▸ **Input for this task**
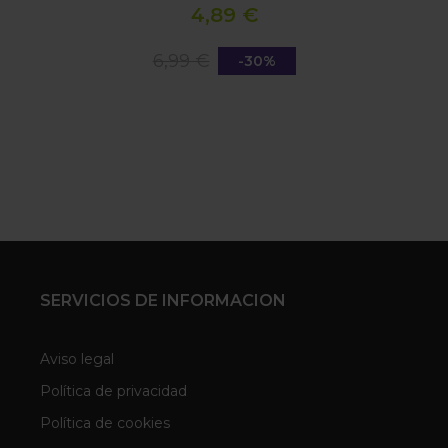
4,89 €
6,99 €
-30%
SERVICIOS DE INFORMACION
Aviso legal
Política de privacidad
Política de cookies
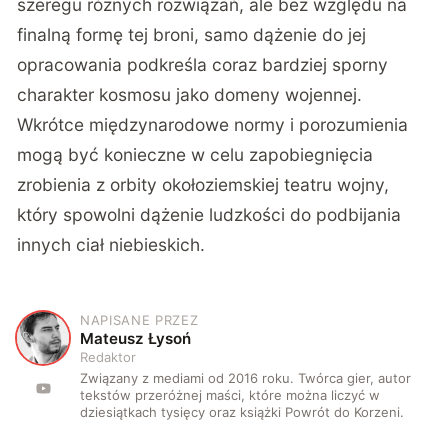
szeregu różnych rozwiązań, ale bez względu na
finalną formę tej broni, samo dążenie do jej
opracowania podkreśla coraz bardziej sporny
charakter kosmosu jako domeny wojennej.
Wkrótce międzynarodowe normy i porozumienia
mogą być konieczne w celu zapobiegnięcia
zrobienia z orbity okołoziemskiej teatru wojny,
który spowolni dążenie ludzkości do podbijania
innych ciał niebieskich.
NAPISANE PRZEZ
M
Mateusz Łysoń
Redaktor
Związany z mediami od 2016 roku. Twórca gier, autor
tekstów przeróżnej maści, które można liczyć w
dziesiątkach tysięcy oraz książki Powrót do Korzeni.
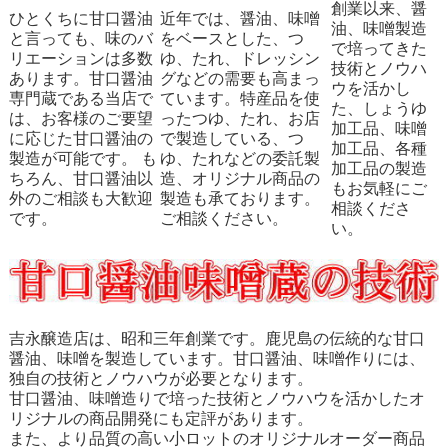
創業以来、醤
ひとくちに甘口醤油
近年では、醤油、味噌
油、味噌製造
と言っても、味のバ
をベースとした、つ
で培ってきた
リエーションは多数
ゆ、たれ、ドレッシン
技術とノウハ
あります。甘口醤油
グなどの需要も高まっ
ウを活かし
専門蔵である当店で
ています。特産品を使
た、しょうゆ
は、お客様のご要望
ったつゆ、たれ、お店
加工品、味噌
に応じた甘口醤油の
で製造している、つ
加工品、各種
製造が可能です。 も
ゆ、たれなどの委託製
加工品の製造
ちろん、甘口醤油以
造、オリジナル商品の
もお気軽にご
外のご相談も大歓迎
製造も承ております。
相談くださ
です。
ご相談ください。
い。
吉永醸造店は、昭和三年創業です。鹿児島の伝統的な甘口
醤油、味噌を製造しています。甘口醤油、味噌作りには、
独自の技術とノウハウが必要となります。
甘口醤油、味噌造りで培った技術とノウハウを活かしたオ
リジナルの商品開発にも定評があります。
また、より品質の高い小ロットのオリジナルオーダー商品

▸ **Problem**
Text only, pictures out: give every record again as written.

▸ **Solution to this problem**
4,89 €
6,99 €
-30%
SERVICIOS DE INFORMACION
Aviso legal
Política de privacidad
Política de cookies
szeregu różnych rozwiązań, ale bez względu na
finalną formę tej broni, samo dążenie do jej
opracowania podkreśla coraz bardziej sporny
charakter kosmosu jako domeny wojennej.
Wkrótce międzynarodowe normy i porozumienia
mogą być konieczne w celu zapobiegnięcia
zrobienia z orbity okołoziemskiej teatru wojny,
który spowolni dążenie ludzkości do podbijania
innych ciał niebieskich.
NAPISANE PRZEZ
M
Mateusz Łysoń
Redaktor
Związany z mediami od 2016 roku. Twórca gier, autor
tekstów przeróżnej maści, które można liczyć w
dziesiątkach tysięcy oraz książki Powrót do Korzeni.
創業以来、醤
ひとくちに甘口醤油
近年では、醤油、味噌
油、味噌製造
と言っても、味のバ
をベースとした、つ
で培ってきた
リエーションは多数
ゆ、たれ、ドレッシン
技術とノウハ
あります。甘口醤油
グなどの需要も高まっ
ウを活かし
専門蔵である当店で
ています。特産品を使
た、しょうゆ
は、お客様のご要望
ったつゆ、たれ、お店
加工品、味噌
に応じた甘口醤油の
で製造している、つ
加工品、各種
製造が可能です。 も
ゆ、たれなどの委託製
加工品の製造
ちろん、甘口醤油以
造、オリジナル商品の
もお気軽にご
外のご相談も大歓迎
製造も承ております。
相談くださ
です。
ご相談ください。
い。
吉永醸造店は、昭和三年創業です。鹿児島の伝統的な甘口
醤油、味噌を製造しています。甘口醤油、味噌作りには、
独自の技術とノウハウが必要となります。
甘口醤油、味噌造りで培った技術とノウハウを活かしたオ
リジナルの商品開発にも定評があります。
また、より品質の高い小ロットのオリジナルオーダー商品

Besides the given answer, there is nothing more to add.